PARIS (Reuters) - France will launch a public guarantee system to enable farmers facing a sharp fall in revenue to boost their cash position or refinance their debt at favourable rates, Prime Minister Manuel Valls said on Tuesday.
French livestock, dairy and grain farmers have all faced weak prices in the past year, with grain growers also hit by a slump in output this season due to poor spring weather which led to the lowest yields in over 30 years in some crops.
"In light of this (crisis), we need a mobilisation of all actors concerned," Valls told reporters.
The state will guarantee, through public bank Bpifrance, half of farmers' new loans or refinanced ones. The aim is to generate up to 1.5 billion euros (1.3 billion pound) of credit to improve rolling funds and cut reimbursement costs.
For those whose gross operating profit is forecast to fall in 2016 by at least 20 percent compared to the average of the past five years, excluding the best and the worst, it will fund the entire public guarantee cost, officials said.
Between 50,000 and 80,000 farmers could benefit from this measure, they said.
"The whole purpose of the state guarantee is to allow everyone to access low rates and favourable refinancing," Agriculture Minister Stephane Le Foll told reporters.
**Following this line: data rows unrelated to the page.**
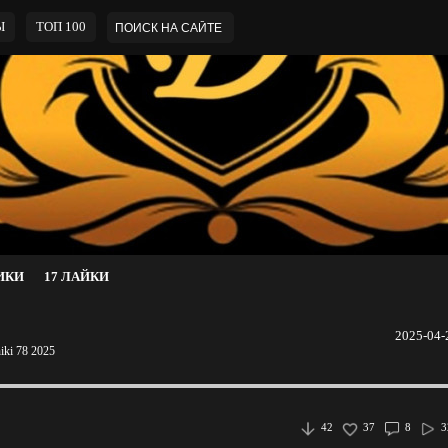
Ы
ТОП 100
ИКИ
17 ЛАЙКИ
2025-04-
iki 78 2025
42
37
8
3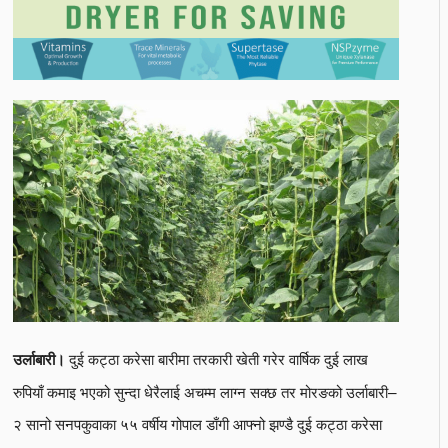
दुई कट्ठा करेसा बारीमा तरकारी खेती गरेर वार्षिक दुई लाख
उर्लाबारी।
रुपियाँ कमाइ भएको सुन्दा धेरैलाई अचम्म लाग्न सक्छ तर मोरङको उर्लाबारी–
२ सानो सनपकुवाका ५५ वर्षीय गोपाल डाँगी आफ्नो झण्डै दुई कट्ठा करेसा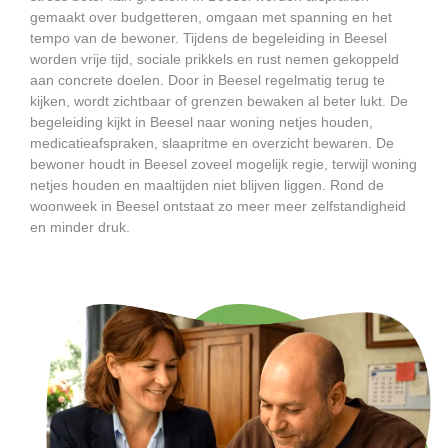
gemaakt over budgetteren, omgaan met spanning en het
tempo van de bewoner. Tijdens de begeleiding in Beesel
worden vrije tijd, sociale prikkels en rust nemen gekoppeld
aan concrete doelen. Door in Beesel regelmatig terug te
kijken, wordt zichtbaar of grenzen bewaken al beter lukt. De
begeleiding kijkt in Beesel naar woning netjes houden,
medicatieafspraken, slaapritme en overzicht bewaren. De
bewoner houdt in Beesel zoveel mogelijk regie, terwijl woning
netjes houden en maaltijden niet blijven liggen. Rond de
woonweek in Beesel ontstaat zo meer meer zelfstandigheid
en minder druk.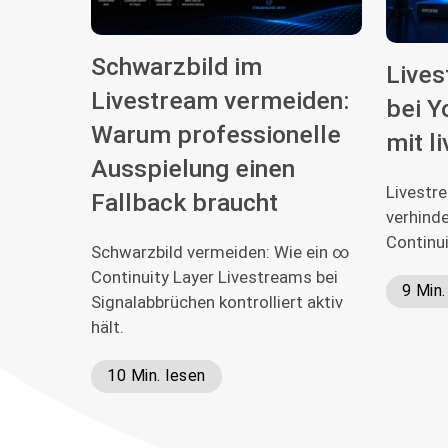
Schwarzbild im
Live
Livestream vermeiden:
bei Y
Warum professionelle
mit l
Ausspielung einen
Livestr
Fallback braucht
verhinde
Continu
Schwarzbild vermeiden: Wie ein ∞
Continuity Layer Livestreams bei
9 Min.
Signalabbrüchen kontrolliert aktiv
hält.
10 Min. lesen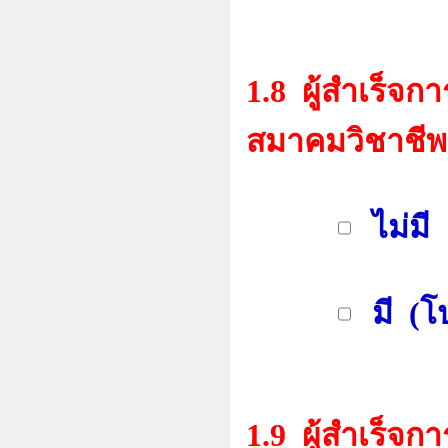
1.8 ผู้สำเร็จ
สมาคมวิชาชีพ
ไม่มี
มี (โป
1.9
ผู้สำเร็จก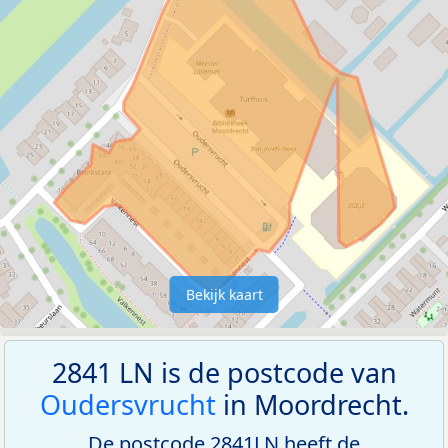
Bekijk kaart
2841 LN is de postcode van
Oudersvrucht
in Moordrecht.
De postcode 2841LN heeft de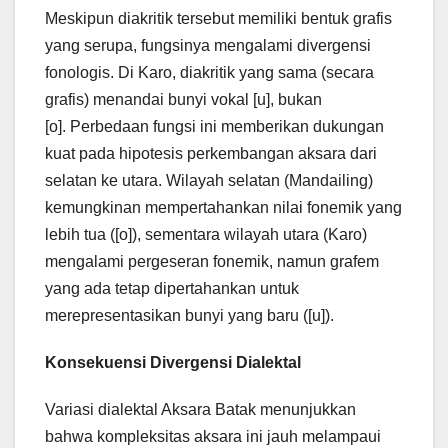
Meskipun diakritik tersebut memiliki bentuk grafis
yang serupa, fungsinya mengalami divergensi
fonologis. Di Karo, diakritik yang sama (secara
grafis) menandai bunyi vokal [u], bukan
[o]. Perbedaan fungsi ini memberikan dukungan
kuat pada hipotesis perkembangan aksara dari
selatan ke utara. Wilayah selatan (Mandailing)
kemungkinan mempertahankan nilai fonemik yang
lebih tua ([o]), sementara wilayah utara (Karo)
mengalami pergeseran fonemik, namun grafem
yang ada tetap dipertahankan untuk
merepresentasikan bunyi yang baru ([u]).
Konsekuensi Divergensi Dialektal
Variasi dialektal Aksara Batak menunjukkan
bahwa kompleksitas aksara ini jauh melampaui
The new fund will be built up gradually, according to actual needs, and the extent of state's financial involvement is thus yet to be determined, officials said.
Xavier Beulin, head of France's largest farm union FNSEA, welcomed the plan.
"It's finally the recognition of a major crisis in the French agriculture," he told reporters.
"We have been facing an economic crisis for two years and this year we also have a weather crisis never seen probably since the post-war," he added, pegging losses for the sector at between 4 and 5 billion euros this year.
The government had already put forward a set of "initial emergency measures" for grain farmers in late July so that they could start their sowings before the new harvest, including tax rebates and speeding up repayment of value added tax (VAT).
Most of these measures were extended in the latest plan.
France also unblocked nearly 50 million euros for livestock farmers as part of a wider EU plan and slowed down its plan to transfer EU subsidies from large grain farms to smaller livestock ones.